Exercise:
The line containing "[Địa chỉ Email] (782, 615)" marks the start, and the last line of the records below marks the end. Print that run exactly and nothing else.
-- Given entries follows --
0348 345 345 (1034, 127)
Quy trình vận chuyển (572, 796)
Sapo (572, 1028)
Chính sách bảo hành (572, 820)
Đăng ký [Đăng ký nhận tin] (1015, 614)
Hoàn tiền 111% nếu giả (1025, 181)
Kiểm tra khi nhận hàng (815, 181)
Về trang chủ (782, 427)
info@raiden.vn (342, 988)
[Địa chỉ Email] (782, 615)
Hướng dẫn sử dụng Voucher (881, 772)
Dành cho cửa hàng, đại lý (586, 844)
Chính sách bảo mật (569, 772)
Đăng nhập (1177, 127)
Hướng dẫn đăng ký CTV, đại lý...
-- Given entries concluded --
Output of the exercise:
[Địa chỉ Email] (782, 615)
Hướng dẫn sử dụng Voucher (881, 772)
Dành cho cửa hàng, đại lý (586, 844)
Chính sách bảo mật (569, 772)
Đăng nhập (1177, 127)
Hướng dẫn đăng ký CTV, đại lý...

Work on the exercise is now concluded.